Even when they were roused from their foxholes at midnight or in the early morning hours during World War II, exhausted, frightened and utterly spent infantrymen welcomed mailclerks like lost family members.
For, next to food and good health, mail from home was the most critical component of an infantryman’s ability to function on the frontlines in World War II. The soldier who made an emotional connection by means of homely words, pictures and home-baked goods, received repeated reinforcement that normalcy and security still prevailed somewhere in the world; and even under the most trying circumstances, he felt, at least briefly, whole again and normal.
While inhaling that passing whiff of normalcy and peace, the fighter was able to turn his thoughts backward, savoring, however fleetingly, the large and small tidbits of that normal, peaceful existence that he desperately longed to resume. And this longing often carried even the most dispirited and bedraggled soldier past the life-threatening emotional crises which are the moment-by-moment lot of the infantryman hurled into his barbaric state.
As a mail clerk/company clerk, I often crept up to foxholes at midnight or later, sometimes carrying hot food along with the mail. From a handwritten diary I kept at the time, I have confirmed the exact times when my unit, Co. D, 345th Infantry, was fed semi-hot chow in their foxholes. I use the term “semi-hot” because, although the food wasn’t cold boxed rations, by the time it reached the fighter during the frigid Battle of the Bulge, it was often tepid—and thoroughly mixed up.
Reduced to its simplest terms, warm food was physically-sustaining, while mail was spiritually-sustaining. Of course, warm food was not as a regular practice doled out to soldiers in foxholes.
When a respite came, the cooks and kitchen personnel worked behind the lines on tall, heavy metal gas stoves, trundling the ingredients on 2 ½-ton trucks to just behind the lines. There is a famous, and typical photo, on this website depicting soldiers shouldering rifles and balancing their metal messkits overflowing with meat, potatoes, vegetable and gravy, with dessert piled on top.
For the frontline infantryman, a hot meal was not only savory; it was life-embracing. And it happened too infrequently—especially during the furious Battle of the Bulge. Once we achieved a breakout from the Bulge, warm food became more regular and plentiful.

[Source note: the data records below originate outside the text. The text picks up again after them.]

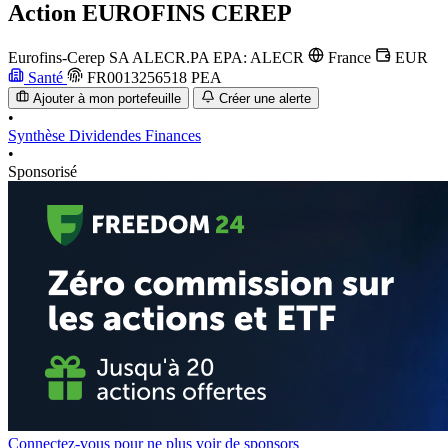
Action
EUROFINS CEREP
Eurofins-Cerep SA
ALECR.PA
EPA: ALECR
France
EUR
Santé
FR0013256518
PEA
Ajouter à mon portefeuille
Créer une alerte
•
Synthèse
Dividendes
Finances
•
Sponsorisé
Connectez-vous pour ne plus voir de sponsors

So did mail. When boxes arrived, several soldiers usually gathered, sensing that a homebaked cake was inside. Fairly frequently, boxes would arrive for soldiers who had been killed or wounded seriously enough to be evacuated.
To meet such circumstances, it was agreed unofficially that the cake or cookies would not be returned home; it spared grief if they were consumed on the frontlines.
I recall this happening fairly often in my company. And I recall wool scarves and gloves being tried for size. They always fit.
An ASTP cadet in 1943-44, Mitchell Kaidy joined the 87th Division in March, 1944, serving until its demobilization. After the war he received a journalism education and has worked for three daily newspapers, a television station and public radio in Upstate New York. In 1963 he contributed articles to a Pulitzer Prize-winning series, and in 1993 he won a Project Censored award for free-lance investigative journalism. He was an active member of the association and served as division historian. Mitch passed away on 10 January 2013 at the age of 87.